# Gulf Shores Wine Dinner



## Jim/Ga (Oct 20, 2007)

On Tuesday October 22nd @7pm City Grill will be hosting a Wine Dinner featuring Halter Ranch Wines. Limited seating available, so please call for Reservations 251.500.1432 Below is our Featured Menu:


FIRST COURSE
LOBSTER NEWBERG
PAIRED WITH HALTER RANCH CHARDONNAY...

SECOND COURSE
LYONNAISE DUCK SALAD
BABY ARUGULA, LYONNAISE POTATOES, DUCK BREAST, LARDONS & POACHED EGG WITH MUSTARD VINAIGRETTE
PAIRED WITH HALTER RANCH COTES DE PASO

THIRD COURSE
LAMB CHOPS
WITH A CHIPOTLE CRANBERRY SAUCE, GARLIC MASHED POTATOES & SAUTÉED CHAYOTE SQUASH
PAIRED WITH HALTER RANCH CABERNET SAUVIGNON

FOURTH COURSE
PUMPKIN CHEESE CAKE
PAIRED WITH HALTER RANCH ROSE′
:thumbup:
$40 PER PERSON
LIMITED SEATING RESERVATIONS REQUIRED
251.500.1432


----------



## CCC (Sep 3, 2008)

Ok, Jim you are killing me !!!!! We live in P.cola but would GLADLY make that drive for that kind of night, for that kind of price, except for the fact who had the idea to put it on a Tue. night ?????????? I would think your turn out would double or triple on a Fri. or Sat.
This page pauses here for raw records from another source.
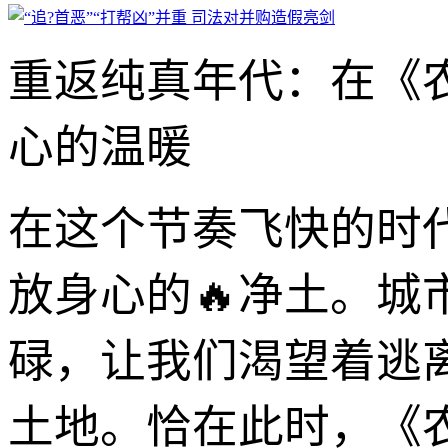
重返纯真年代：在《
心的温暖
在这个节奏飞快的时
放身心的🔥净土。
碌，让我们渴望着逃
土地。恰在此时，《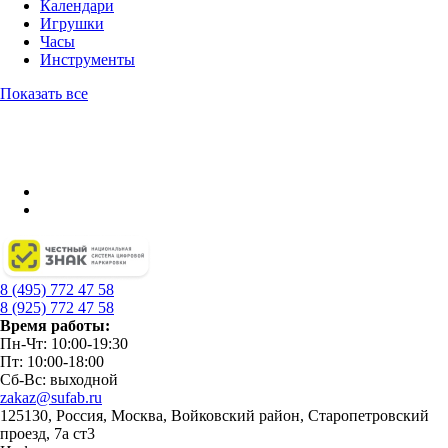
Календари
Игрушки
Часы
Инструменты
Показать все
8 (495) 772 47 58
8 (925) 772 47 58
Время работы:
Пн-Чт: 10:00-19:30
Пт: 10:00-18:00
Сб-Вс: выходной
zakaz@sufab.ru
125130, Россия, Москва, Войковский район, Старопетровский
проезд, 7а ст3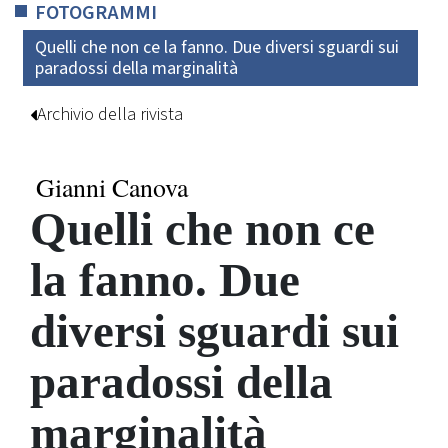
FOTOGRAMMI
Quelli che non ce la fanno. Due diversi sguardi sui
paradossi della marginalità
Archivio della rivista
Gianni Canova
Quelli che non ce
la fanno. Due
diversi sguardi sui
paradossi della
marginalità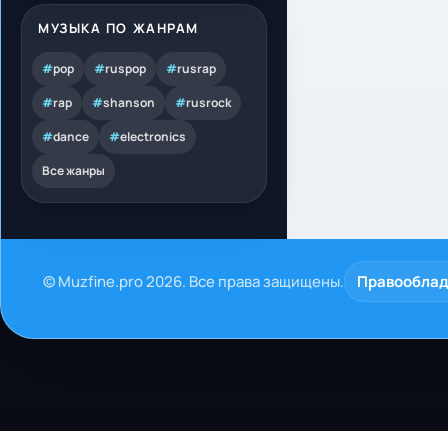
МУЗЫКА ПО ЖАНРАМ
#
pop
#
ruspop
#
rusrap
#
rap
#
shanson
#
rusrock
#
dance
#
electronics
Все жанры
© Muzfine.pro 2026. Все права защищены.
Правообла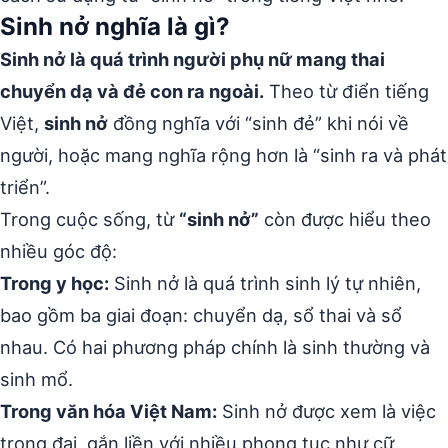
Sinh nở nghĩa là gì?
Sinh nở là quá trình người phụ nữ mang thai
chuyển dạ và đẻ con ra ngoài.
Theo từ điển tiếng
Việt,
sinh nở
đồng nghĩa với “sinh đẻ” khi nói về
người, hoặc mang nghĩa rộng hơn là “sinh ra và phát
triển”.
Trong cuộc sống, từ
“sinh nở”
còn được hiểu theo
nhiều góc độ:
Trong y học:
Sinh nở là quá trình sinh lý tự nhiên,
bao gồm ba giai đoạn: chuyển dạ, sổ thai và sổ
nhau. Có hai phương pháp chính là sinh thường và
sinh mổ.
Trong văn hóa Việt Nam:
Sinh nở được xem là việc
trọng đại, gắn liền với nhiều phong tục như cữ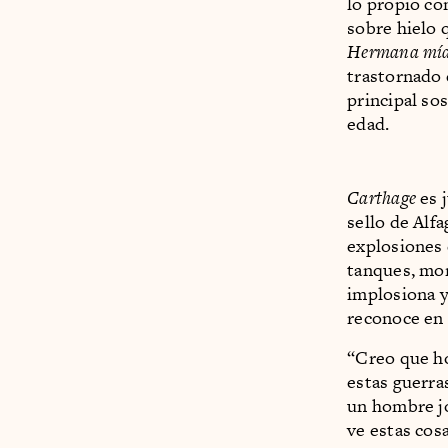
lo propio con
sobre hielo 
Hermana mía
trastornado 
principal so
edad.
Carthage
es j
sello de Alfa
explosiones d
tanques, mor
implosiona y
reconoce en 
“Creo que ho
estas guerras
un hombre jov
ve estas cos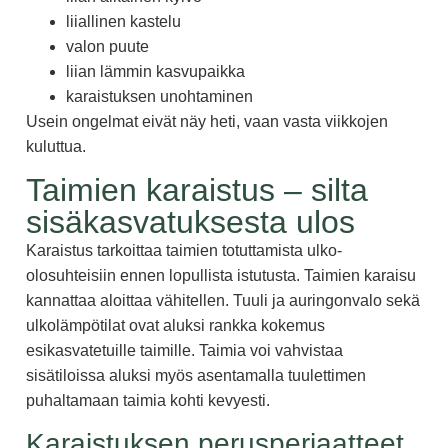
liiallinen kastelu
valon puute
liian lämmin kasvupaikka
karaistuksen unohtaminen
Usein ongelmat eivät näy heti, vaan vasta viikkojen
kuluttua.
Taimien karaistus – silta
sisäkasvatuksesta ulos
Karaistus tarkoittaa taimien totuttamista ulko-
olosuhteisiin ennen lopullista istutusta. Taimien karaisu
kannattaa aloittaa vähitellen. Tuuli ja auringonvalo sekä
ulkolämpötilat ovat aluksi rankka kokemus
esikasvatetuille taimille. Taimia voi vahvistaa
sisätiloissa aluksi myös asentamalla tuulettimen
puhaltamaan taimia kohti kevyesti.
Karaistuksen perusperiaatteet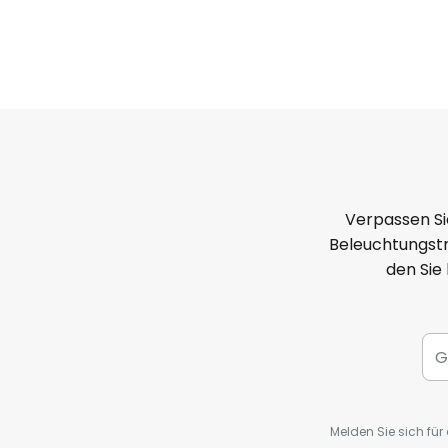
Verpassen Si
Beleuchtungstr
den Sie
Melden Sie sich fü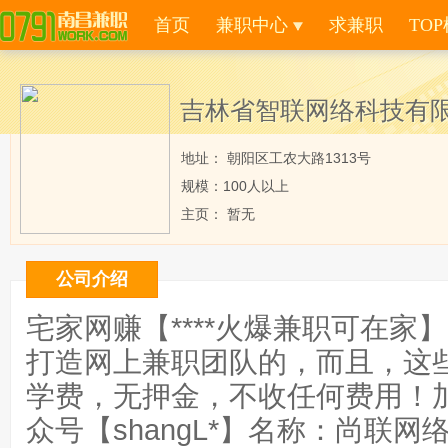
s
首页
兼职中心
求兼职
TOP
吉林省智联网络科技有
地址： 朝阳区工农大路1313号
规模：100人以上
主页： 暂无
公司介绍
宅家网赚【****火爆兼职可在家
打造网上兼职团队的，而且，这
学费，无押金，不收任何费用！加
众号【shangL*】名称：尚联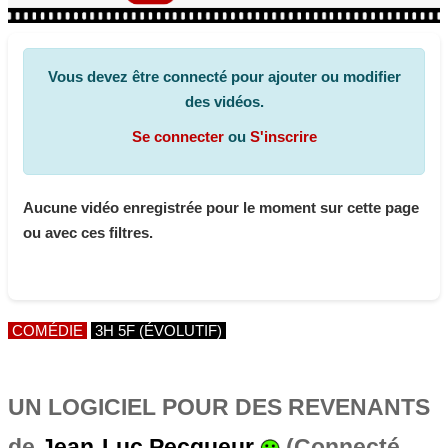
Vous devez être connecté pour ajouter ou modifier
des vidéos.
Se connecter
ou
S'inscrire
Aucune vidéo enregistrée pour le moment sur cette page
ou avec ces filtres.
COMÉDIE
3H 5F (ÉVOLUTIF)
UN LOGICIEL POUR DES REVENANTS
de
Jean-Luc Pecqueur
(Connecté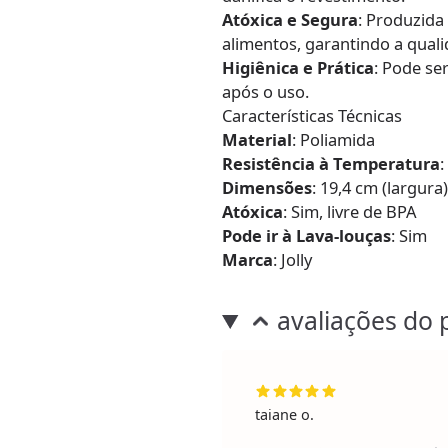
Atóxica e Segura
: Produzida
alimentos, garantindo a quali
Higiênica e Prática
: Pode se
após o uso.
Características Técnicas
Material
: Poliamida
Resistência à Temperatura
:
Dimensões
: 19,4 cm (largura
Atóxica
: Sim, livre de BPA
Pode ir à Lava-louças
: Sim
Marca
: Jolly
avaliações do 
taiane o.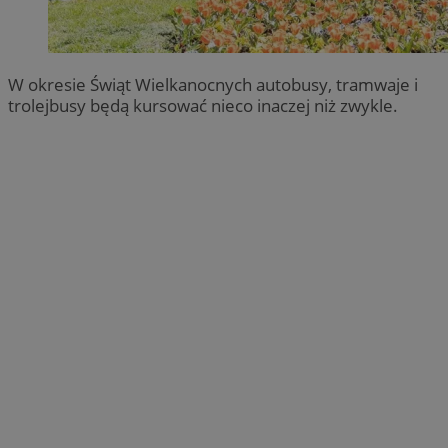
W okresie Świąt Wielkanocnych autobusy, tramwaje i
trolejbusy będą kursować nieco inaczej niż zwykle.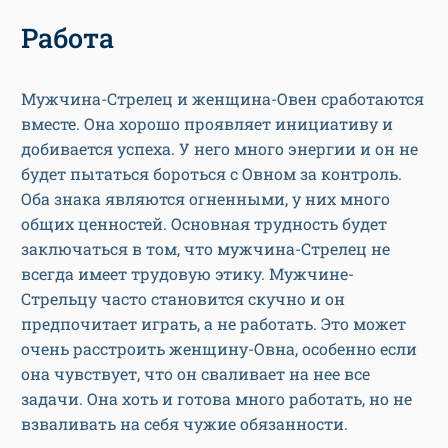
Работа
Мужчина-Стрелец и женщина-Овен сработаются
вместе. Она хорошо проявляет инициативу и
добивается успеха. У него много энергии и он не
будет пытаться бороться с Овном за контроль.
Оба знака являются огненными, у них много
общих ценностей. Основная трудность будет
заключаться в том, что мужчина-Стрелец не
всегда имеет трудовую этику. Мужчине-
Стрельцу часто становится скучно и он
предпочитает играть, а не работать. Это может
очень расстроить женщину-Овна, особенно если
она чувствует, что он сваливает на нее все
задачи. Она хоть и готова много работать, но не
взваливать на себя чужие обязанности.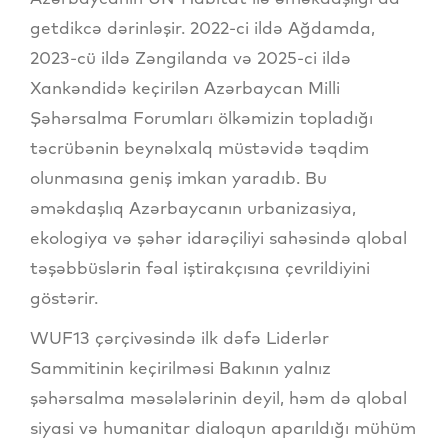
getdikcə dərinləşir. 2022-ci ildə Ağdamda,
2023-cü ildə Zəngilanda və 2025-ci ildə
Xankəndidə keçirilən Azərbaycan Milli
Şəhərsalma Forumları ölkəmizin topladığı
təcrübənin beynəlxalq müstəvidə təqdim
olunmasına geniş imkan yaradıb. Bu
əməkdaşlıq Azərbaycanın urbanizasiya,
ekologiya və şəhər idarəçiliyi sahəsində qlobal
təşəbbüslərin fəal iştirakçısına çevrildiyini
göstərir.
WUF13 çərçivəsində ilk dəfə Liderlər
Sammitinin keçirilməsi Bakının yalnız
şəhərsalma məsələlərinin deyil, həm də qlobal
siyasi və humanitar dialoqun aparıldığı mühüm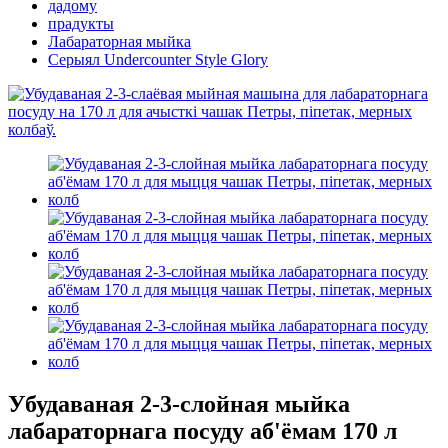
дадому
прадукты
Лабараторная мыйка
Серыял Undercounter Style Glory
Убудаваная 2-3-слойная мыйка
лабараторнага посуду аб'ёмам 170 л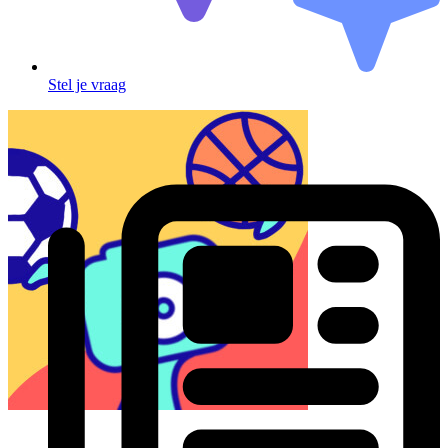
Stel je vraag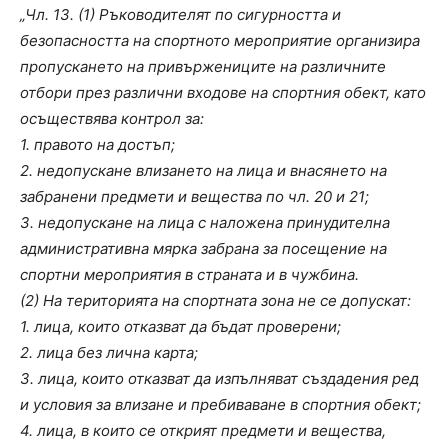
„Чл. 13. (1) Ръководителят по сигурността и
безопасността на спортното мероприятие организира
пропускането на привържениците на различните
отбори през различни входове на спортния обект, като
осъществява контрол за:
1. правото на достъп;
2. недопускане влизането на лица и внасянето на
забранени предмети и вещества по чл. 20 и 21;
3. недопускане на лица с наложена принудителна
административна мярка забрана за посещение на
спортни мероприятия в страната и в чужбина.
(2) На територията на спортната зона не се допускат:
1. лица, които отказват да бъдат проверени;
2. лица без лична карта;
3. лица, които отказват да изпълняват създадения ред
и условия за влизане и пребиваване в спортния обект;
4. лица, в които се открият предмети и вещества,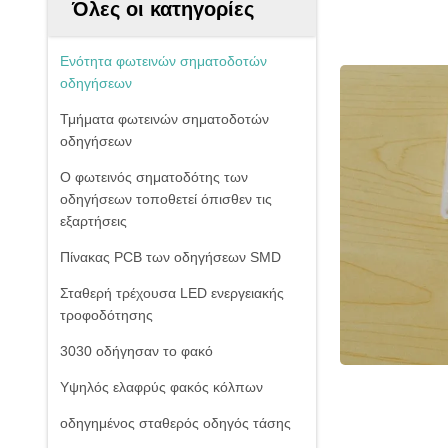
Όλες οι κατηγορίες
Ενότητα φωτεινών σηματοδοτών
οδηγήσεων
Τμήματα φωτεινών σηματοδοτών
οδηγήσεων
Ο φωτεινός σηματοδότης των
οδηγήσεων τοποθετεί όπισθεν τις
εξαρτήσεις
Πίνακας PCB των οδηγήσεων SMD
Σταθερή τρέχουσα LED ενεργειακής
τροφοδότησης
3030 οδήγησαν το φακό
Υψηλός ελαφρύς φακός κόλπων
οδηγημένος σταθερός οδηγός τάσης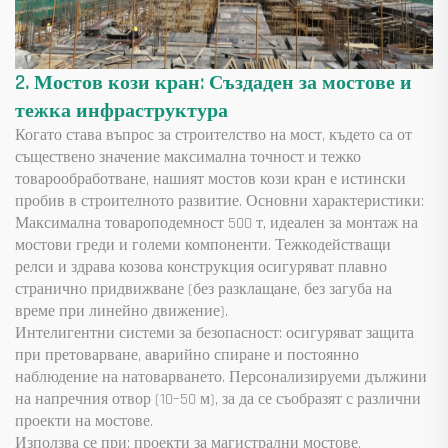
2. Мостов кози кран: Създаден за мостове и
тежка инфраструктура
Когато става въпрос за строителство на мост, където са от
съществено значение максимална точност и тежко
товарообработване, нашият мостов кози кран е истински
пробив в строителното развитие. Основни характеристики:
Максимална товароподемност 500 т, идеален за монтаж на
мостови греди и големи компоненти. Тежкодействащи
релси и здрава козова конструкция осигуряват плавно
странично придвижване (без разклащане, без загуба на
време при линейно движение).
Интелигентни системи за безопасност: осигуряват защита
при претоварване, аварийно спиране и постоянно
наблюдение на натоварването. Персонализируеми дължини
на напречния отвор (10–50 м), за да се съобразят с различни
проекти на мостове.
Използва се при: проекти за магистрални мостове,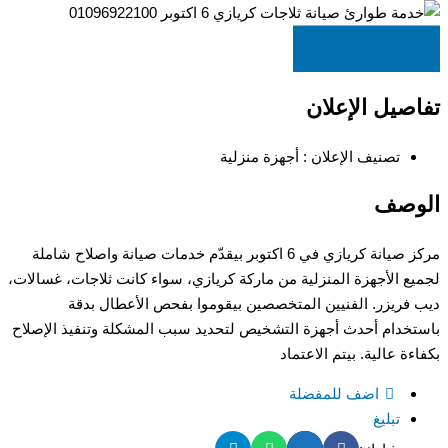
EGP
280
تفاصيل الإعلان
تصنيف الإعلان :
أجهزة منزلية
الوصف
مركز صيانة كريازي في 6 اكتوبر بيقدّم خدمات صيانة واصلاح شاملة
لجميع الأجهزة المنزلية من ماركة كريازي، سواء كانت ثلاجات، غسالات،
ديب فريزر. الفنيين المتخصصين بيقوموا بفحص الأعطال بدقة
باستخدام أحدث أجهزة التشخيص لتحديد سبب المشكلة وتنفيذ الإصلاح
بكفاءة عالية. بيتم الاعتماد
اضف للمفضلة
تبليغ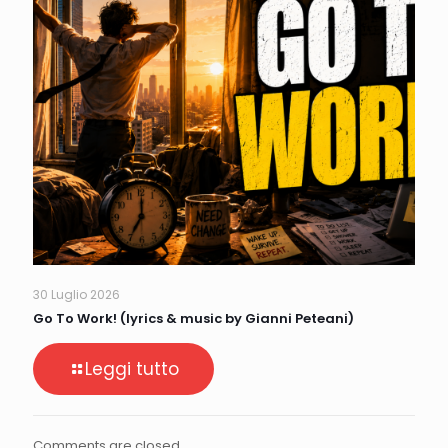
30 Luglio 2026
Go To Work! (lyrics & music by Gianni Peteani)
Leggi tutto
Comments are closed.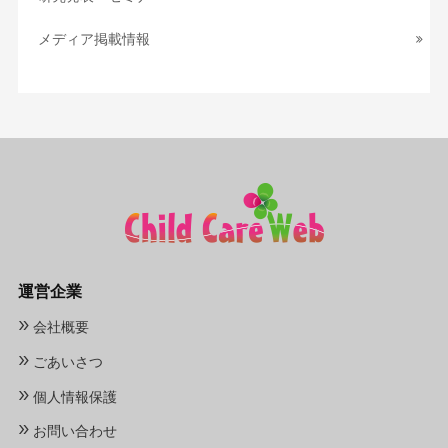
メディア掲載情報
運営企業
»
会社概要
»
ごあいさつ
»
個人情報保護
»
お問い合わせ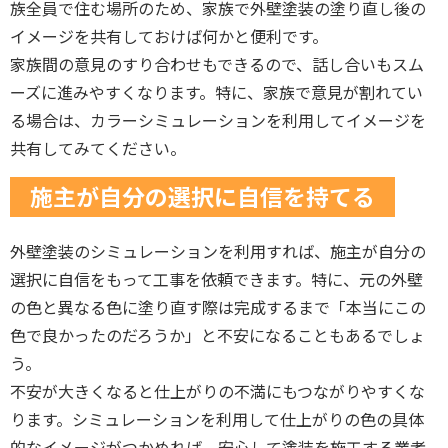
族全員で住む場所のため、家族で外壁塗装の塗り直し後の
イメージを共有しておけば何かと便利です。
家族間の意見のすり合わせもできるので、話し合いもスム
ーズに進みやすくなります。特に、家族で意見が割れてい
る場合は、カラーシミュレーションを利用してイメージを
共有してみてください。
施主が自分の選択に自信を持てる
外壁塗装のシミュレーションを利用すれば、施主が自分の
選択に自信をもって工事を依頼できます。特に、元の外壁
の色と異なる色に塗り直す際は完成するまで「本当にこの
色で良かったのだろうか」と不安になることもあるでしょ
う。
不安が大きくなると仕上がりの不満にもつながりやすくな
ります。シミュレーションを利用して仕上がりの色の具体
的なイメージがつかめれば、安心して塗装を施工する業者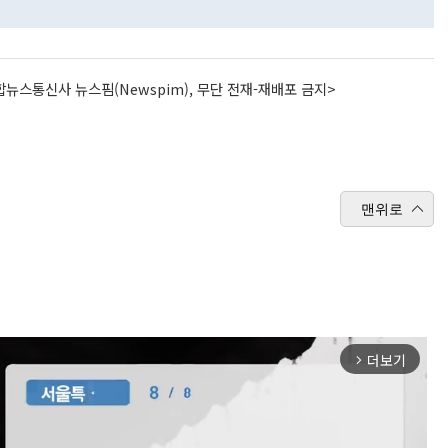
뉴스통신사 뉴스핌(Newspim), 무단 전재-재배포 금지>
맨위로
더보기
arrow_forward_ios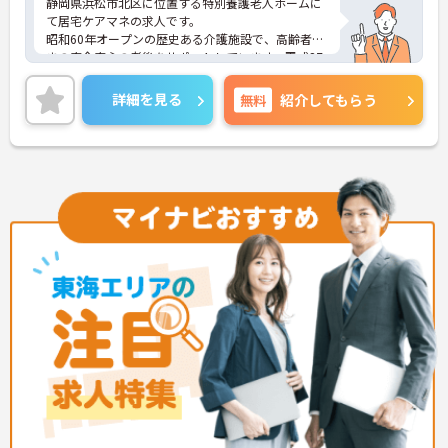
静岡県浜松市北区に位置する特別養護老人ホームに
て居宅ケアマネの求人です。
昭和60年オープンの歴史ある介護施設で、高齢者さ
まの安全安心の老後をサポートしています。平成27
年4月から新しい建物が増え、リニューアルオープ
ンしました。
詳細を見る
無料
紹介してもらう
この機会にチャレンジしてみませんか？スタッフ同
士のコミュニケーションもスムーズで人間関係も良
好な職場です。
ご興味のある方はお気軽にお問い合わせください。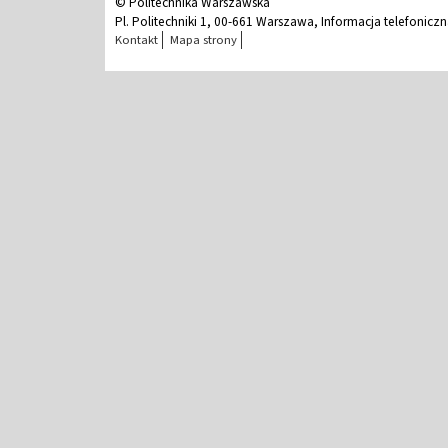
© Politechnika Warszawska
Pl. Politechniki 1, 00-661 Warszawa, Informacja telefonicz
Kontakt
Mapa strony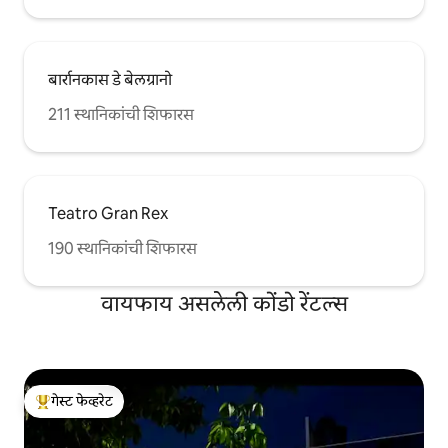
बार्रानकास डे बेलग्रानो
211 स्थानिकांची शिफारस
Teatro Gran Rex
190 स्थानिकांची शिफारस
वायफाय असलेली कोंडो रेंटल्स
गेस्ट फेव्हरेट
टॉप गेस्ट फेव्हरेट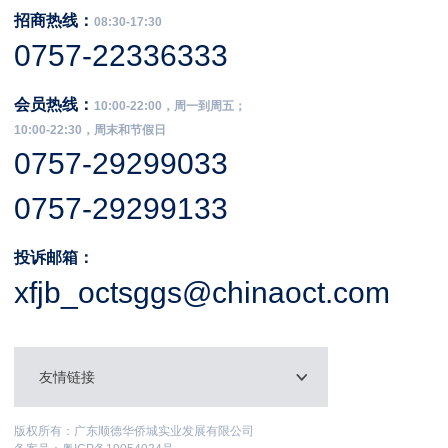
招商热线：
08:30-17:30
0757-22336333
会员热线：
10:00-22:00，周一到周五；
10:00-22:30，周末和节假日
0757-29299033
0757-29299133
投诉邮箱：
xfjb_octsggs@chinaoct.com
友情链接
版权所有：广东顺德华侨城实业发展有限公司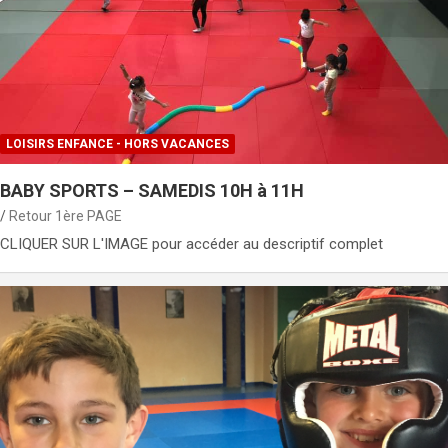
LOISIRS ENFANCE - HORS VACANCES
BABY SPORTS – SAMEDIS 10H à 11H
Retour 1ère PAGE
CLIQUER SUR L'IMAGE pour accéder au descriptif complet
No can do when you get up at 3:30 am to go to work. :thumbdown:


----------



## sel1005 (Jan 10, 2008)

man, what a great menu and price. Sorry we live so far away, weekend could work but not weeknight. Good luck, should be awesome!


----------



## Jim/Ga (Oct 20, 2007)

Needed a way to fill a slow night,but I'll let my son know he can stretch his market.Thanks for the good wishes.


----------